If the Copa Room can make it Lenexa, it can make it anywhere

When I tell friends that the Cammisano family moved the Copa Room from a free-standing building in midtown to a strip center in Lenexa, their immediate reaction is always the same: “Why out there?”

It’s a knee-jerk response from die-hard midtowners, who seem to gripe about any restaurant located west of Mission Road. I had to endure a litany of groans from Bob and Georgina on the icy-cold night I drove all of us out there for my first look at the new place. But the owners, Carlo and Lenae Cammisano, had a perfectly good reason for uprooting their popular, family-style trattoria from 34th Street and Broadway.

“It’s three minutes from our house,” Lenae told me. “And we have two toddlers!”

There also were issues with the original space on Broadway, an aging building that had housed a dozen or more doomed restaurants over the last three decades (including a Cajun restaurant that nearly burned to the ground). It was also on a particularly desolate commercial stretch; its closest neighbor, Café Trio, is packing and moving soon to the Plaza.

Midtown’s loss is Lenexa’s gain, and I hope that Kansas hamlet appreciates the culinary contribution to its unspectacular restaurant scene. A friend of mine fretted that Carlo and Lenae — and Carlo’s mother, Kathy Fiorella, who continues to do the cooking — had lost their minds. “You know how you find the place?” he sputtered over the phone. “You have to look for the Hen House supermarket and once you find that, you drive through the parking lot, but make sure you haven’t passed the nail salon because then you’ve gone too far.”

Honestly, I found the restaurant without too much trouble.
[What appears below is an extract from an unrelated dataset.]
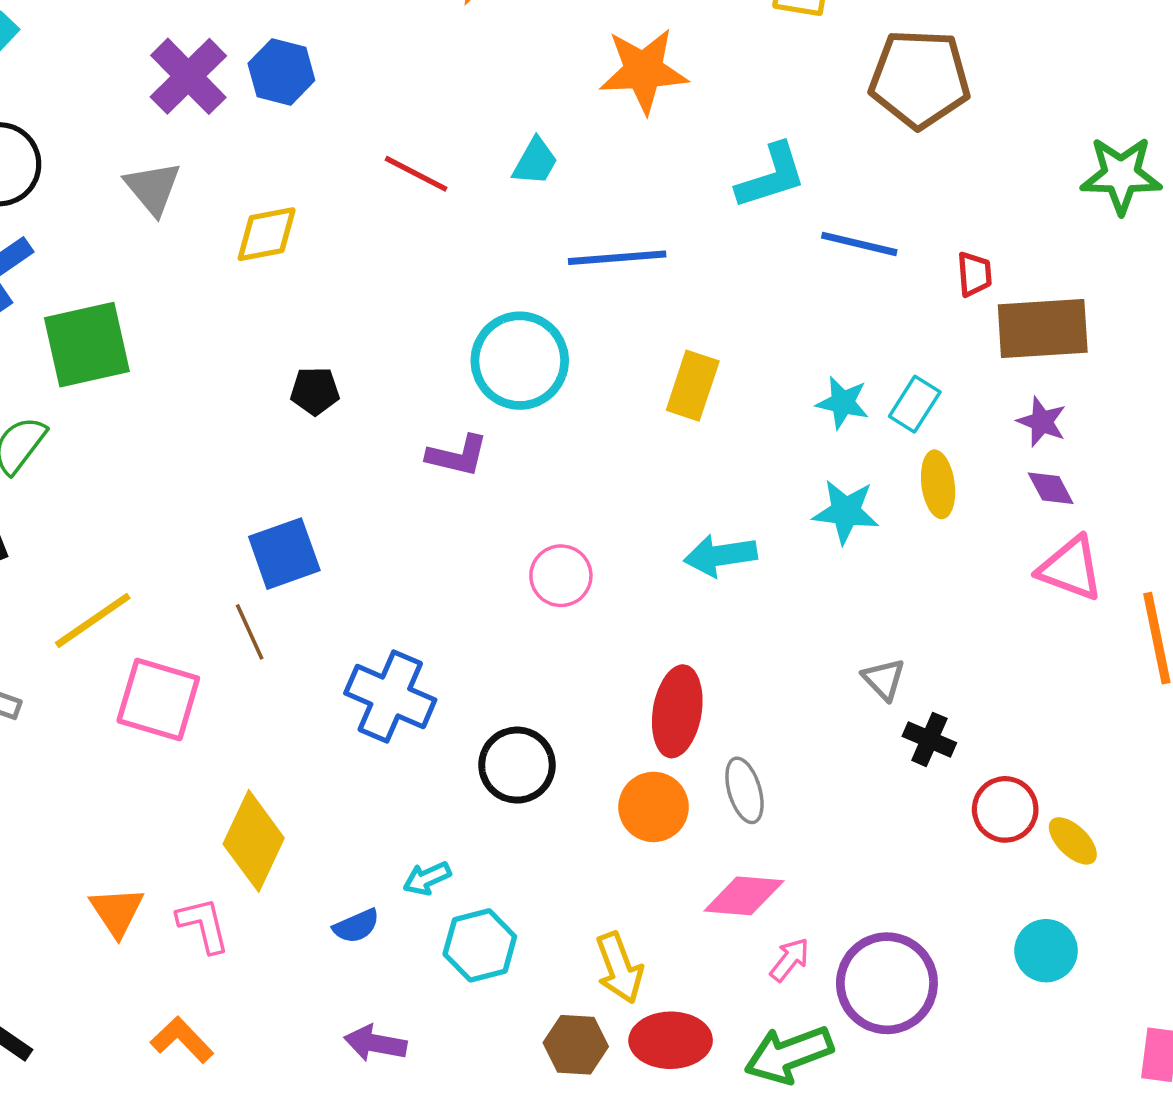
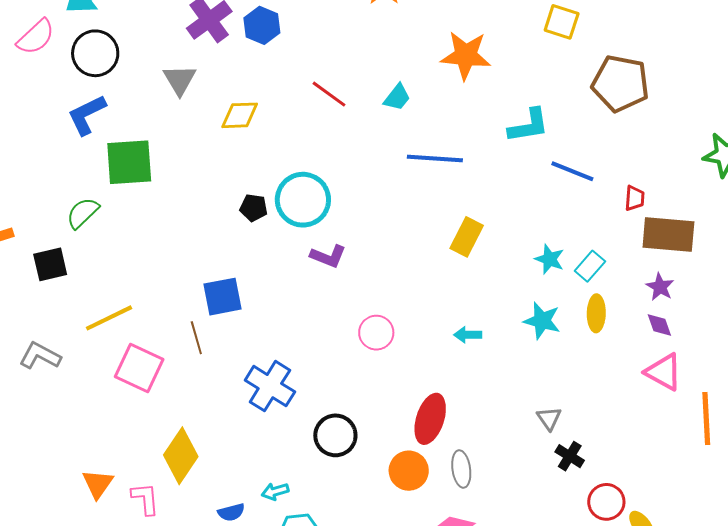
cyan circle: (520, 361) -> (303, 200), moved
cyan arrow: (720, 555) -> (468, 335), size x0.7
Its interior isn’t as stylish as the Broadway location, and it’s divided in a peculiar way, but the congenial man who escorted us to a table explained why: “This used to be two storefronts. There was a Mexican restaurant on the bar side, and the side that’s now our dining room was a liquor store that had sat empty for a really long time.”

Carlo Cammisano carved out a series of arches between the two sides and installed a curvy bar illuminated in red lights. It’s not as sexy as the old space, but customers aren’t going to drive out to 87th and Lackman to look at the décor. The Copa Room is named after the celebrated showroom in the long-razed Sands casino-hotel in Las Vegas — where Frank Sinatra and the Rat Pack hung out. Lenexa’s Copa Room doesn’t come anywhere near a Vegas-level showroom, but it does offer live entertainment four nights a week.
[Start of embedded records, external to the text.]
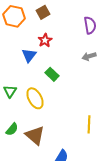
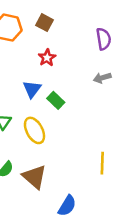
brown square: (43, 12) -> (45, 23), turned -32
blue triangle: (29, 55) -> (32, 89), moved

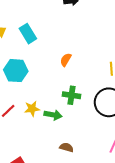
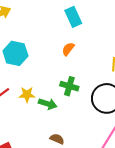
cyan rectangle: (28, 34) -> (73, 17), moved

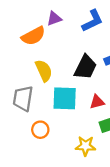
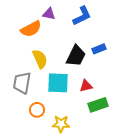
purple triangle: (54, 19) -> (49, 14), turned 32
yellow star: (85, 146) -> (61, 124), moved

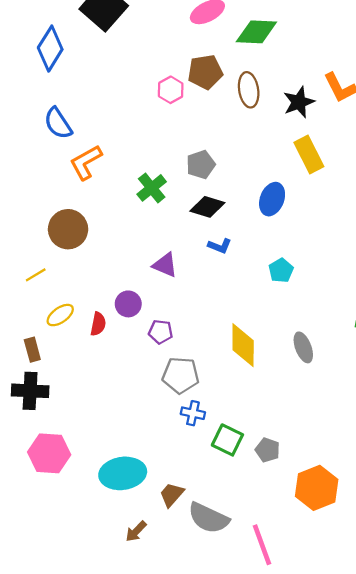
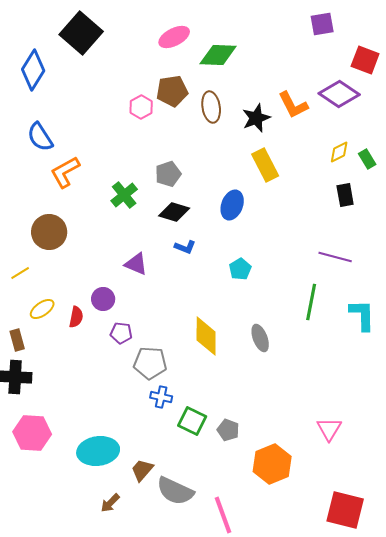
purple pentagon: (161, 332) -> (121, 333), moved

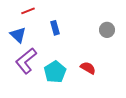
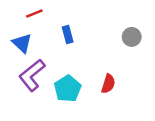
red semicircle: (88, 68) -> (108, 84), turned 77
Local legend Frank Cherrito was singing on the Friday night I dined there with Bob and Georgina. In his distinctively dulcet style, Cherrito delivered standards from the Sinatra and Dean Martin repertoire to an enthusiastic but modestly sized crowd that wasn’t without its own celebrities. Hallmark’s Don and Adele Hall were dining at a front table with an entourage of friends, and a table of midtown Italian-American roués were having a raucously good time on the other side of the restaurant.

“I love this place!” Georgina said, settling into a comfortable booth. “But I’d never be able to find it again.”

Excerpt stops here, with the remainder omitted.